_EXERCISE REQUIREMENTS_. Your answer must contain each line of the listing in which "بیاورید" appears, copied in full.
◆ ◆ ◆ ◆ ◆
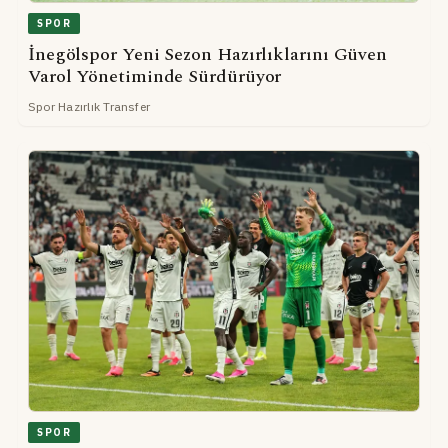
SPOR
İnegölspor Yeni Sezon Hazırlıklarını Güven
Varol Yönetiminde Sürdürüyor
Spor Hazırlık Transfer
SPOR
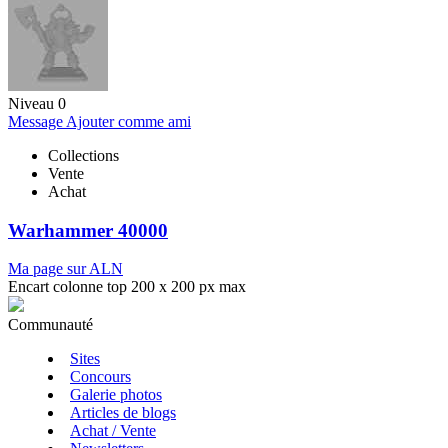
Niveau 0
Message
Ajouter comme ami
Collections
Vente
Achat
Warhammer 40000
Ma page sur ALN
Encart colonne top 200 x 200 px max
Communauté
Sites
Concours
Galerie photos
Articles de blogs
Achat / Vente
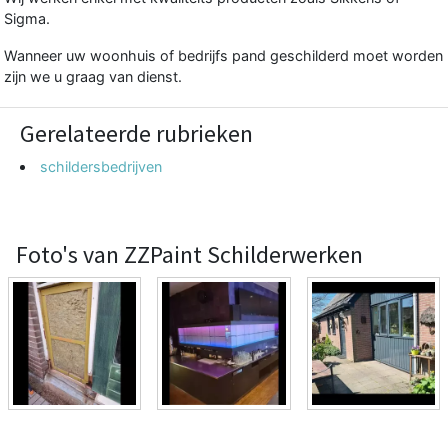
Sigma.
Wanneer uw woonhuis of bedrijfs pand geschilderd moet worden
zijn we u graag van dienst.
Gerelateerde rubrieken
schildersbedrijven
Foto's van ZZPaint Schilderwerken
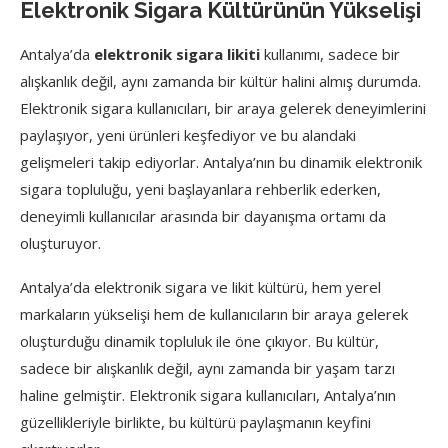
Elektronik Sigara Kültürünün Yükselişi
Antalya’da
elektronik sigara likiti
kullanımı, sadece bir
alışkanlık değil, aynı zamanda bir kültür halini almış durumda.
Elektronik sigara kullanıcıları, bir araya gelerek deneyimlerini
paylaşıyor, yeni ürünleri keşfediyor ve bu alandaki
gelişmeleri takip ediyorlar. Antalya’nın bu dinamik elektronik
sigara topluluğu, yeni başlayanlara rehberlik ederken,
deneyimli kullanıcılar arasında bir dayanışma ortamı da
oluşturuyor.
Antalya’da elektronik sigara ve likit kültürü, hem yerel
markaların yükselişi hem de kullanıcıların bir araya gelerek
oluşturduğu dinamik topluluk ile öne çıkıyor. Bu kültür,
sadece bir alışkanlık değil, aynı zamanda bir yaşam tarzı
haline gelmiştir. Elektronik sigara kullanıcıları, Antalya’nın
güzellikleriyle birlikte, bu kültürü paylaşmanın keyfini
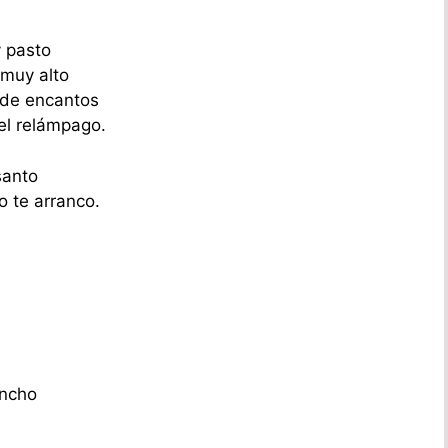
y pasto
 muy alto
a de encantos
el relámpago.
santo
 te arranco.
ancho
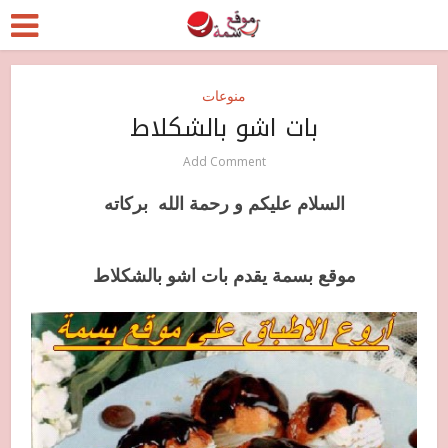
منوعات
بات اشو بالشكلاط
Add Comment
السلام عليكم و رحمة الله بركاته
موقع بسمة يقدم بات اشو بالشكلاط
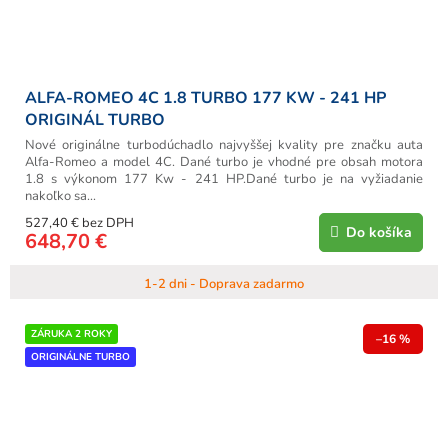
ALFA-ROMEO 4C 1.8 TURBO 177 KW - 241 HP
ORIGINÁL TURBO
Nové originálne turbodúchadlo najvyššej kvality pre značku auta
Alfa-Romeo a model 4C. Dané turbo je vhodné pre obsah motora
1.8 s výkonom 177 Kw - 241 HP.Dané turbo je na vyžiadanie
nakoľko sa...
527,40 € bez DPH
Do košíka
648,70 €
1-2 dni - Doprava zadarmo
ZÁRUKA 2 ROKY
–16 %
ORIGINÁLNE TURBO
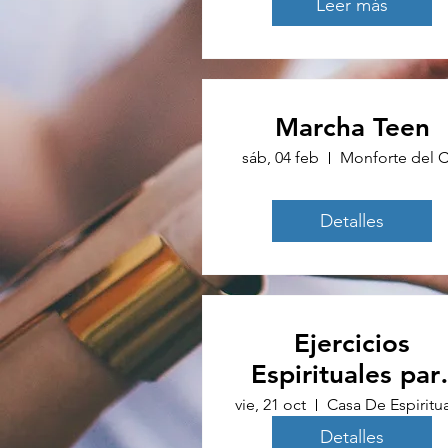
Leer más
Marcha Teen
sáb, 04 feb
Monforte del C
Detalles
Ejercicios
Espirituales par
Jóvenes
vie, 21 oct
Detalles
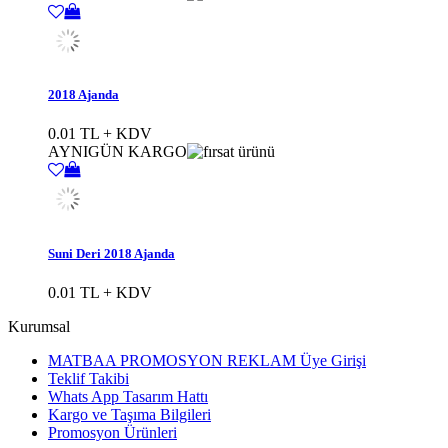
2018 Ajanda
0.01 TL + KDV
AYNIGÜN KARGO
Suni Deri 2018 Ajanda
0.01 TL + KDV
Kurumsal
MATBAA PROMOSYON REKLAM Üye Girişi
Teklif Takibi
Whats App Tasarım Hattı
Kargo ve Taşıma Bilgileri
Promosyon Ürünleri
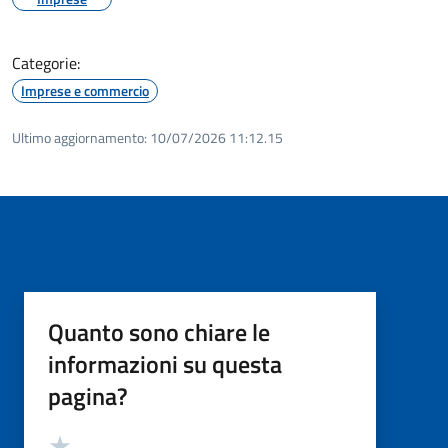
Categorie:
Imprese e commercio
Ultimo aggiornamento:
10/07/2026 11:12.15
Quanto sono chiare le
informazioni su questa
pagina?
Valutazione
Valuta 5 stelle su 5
◆ ◆ ◆ ◆ ◆
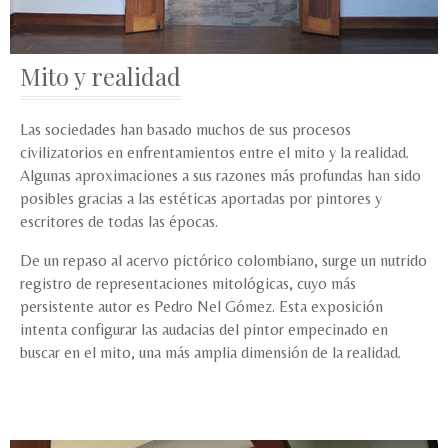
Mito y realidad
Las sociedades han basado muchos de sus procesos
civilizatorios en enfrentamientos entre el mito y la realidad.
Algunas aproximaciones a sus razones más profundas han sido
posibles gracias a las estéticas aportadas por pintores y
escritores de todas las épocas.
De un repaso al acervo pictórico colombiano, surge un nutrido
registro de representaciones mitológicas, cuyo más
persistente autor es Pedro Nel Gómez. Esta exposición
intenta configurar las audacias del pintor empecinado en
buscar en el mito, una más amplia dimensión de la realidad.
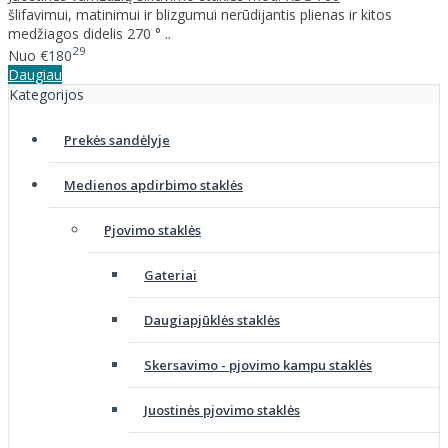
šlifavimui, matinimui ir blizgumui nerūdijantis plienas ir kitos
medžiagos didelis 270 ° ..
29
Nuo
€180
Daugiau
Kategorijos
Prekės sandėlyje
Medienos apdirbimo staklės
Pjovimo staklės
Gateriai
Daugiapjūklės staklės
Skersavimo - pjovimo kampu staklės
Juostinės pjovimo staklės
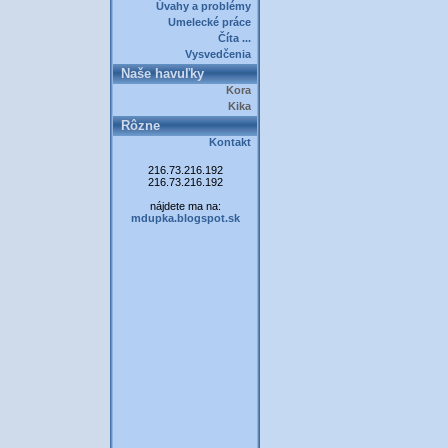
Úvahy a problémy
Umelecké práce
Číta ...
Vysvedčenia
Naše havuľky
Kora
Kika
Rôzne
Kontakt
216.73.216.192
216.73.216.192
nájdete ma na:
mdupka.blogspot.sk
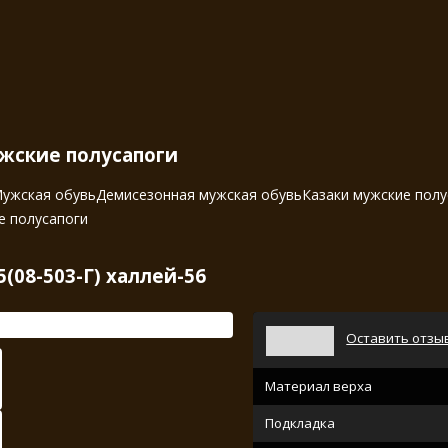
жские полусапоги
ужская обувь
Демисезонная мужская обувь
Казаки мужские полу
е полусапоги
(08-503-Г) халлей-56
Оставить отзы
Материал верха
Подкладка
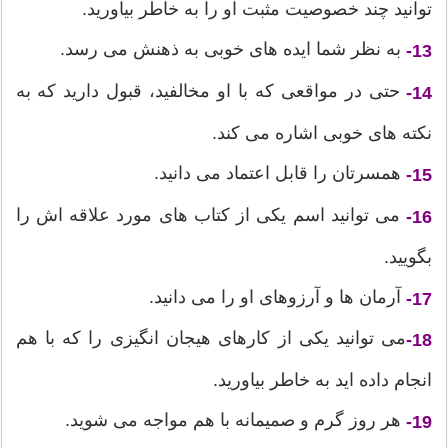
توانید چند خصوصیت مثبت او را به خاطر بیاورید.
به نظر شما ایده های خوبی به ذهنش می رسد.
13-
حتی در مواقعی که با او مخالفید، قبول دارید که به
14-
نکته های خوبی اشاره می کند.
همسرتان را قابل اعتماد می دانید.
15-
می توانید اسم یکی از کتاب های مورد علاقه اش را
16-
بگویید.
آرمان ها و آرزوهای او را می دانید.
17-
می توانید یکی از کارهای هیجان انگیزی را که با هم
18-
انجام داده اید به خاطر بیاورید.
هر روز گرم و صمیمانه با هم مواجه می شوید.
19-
◆ ◆ ◆ ◆ ◆
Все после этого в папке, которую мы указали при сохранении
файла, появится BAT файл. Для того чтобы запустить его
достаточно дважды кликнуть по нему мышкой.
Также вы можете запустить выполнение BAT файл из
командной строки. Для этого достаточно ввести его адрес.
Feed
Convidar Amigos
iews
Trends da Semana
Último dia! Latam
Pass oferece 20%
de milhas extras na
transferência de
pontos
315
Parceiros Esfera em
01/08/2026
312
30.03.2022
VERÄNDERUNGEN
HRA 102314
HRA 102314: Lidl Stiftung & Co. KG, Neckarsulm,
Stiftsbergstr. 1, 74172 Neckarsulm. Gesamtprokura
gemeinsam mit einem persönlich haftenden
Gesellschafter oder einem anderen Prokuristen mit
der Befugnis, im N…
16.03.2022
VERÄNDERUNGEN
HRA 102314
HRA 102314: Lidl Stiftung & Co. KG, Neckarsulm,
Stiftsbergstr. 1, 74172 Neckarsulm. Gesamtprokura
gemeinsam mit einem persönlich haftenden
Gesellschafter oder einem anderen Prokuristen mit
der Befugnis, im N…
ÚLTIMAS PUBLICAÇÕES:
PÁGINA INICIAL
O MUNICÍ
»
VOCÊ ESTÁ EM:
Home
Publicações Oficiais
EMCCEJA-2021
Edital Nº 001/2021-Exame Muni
◆ ◆ ◆ ◆ ◆
_YOUR SOLUTION_.
توانید چند خصوصیت مثبت او را به خاطر بیاورید.
انجام داده اید به خاطر بیاورید.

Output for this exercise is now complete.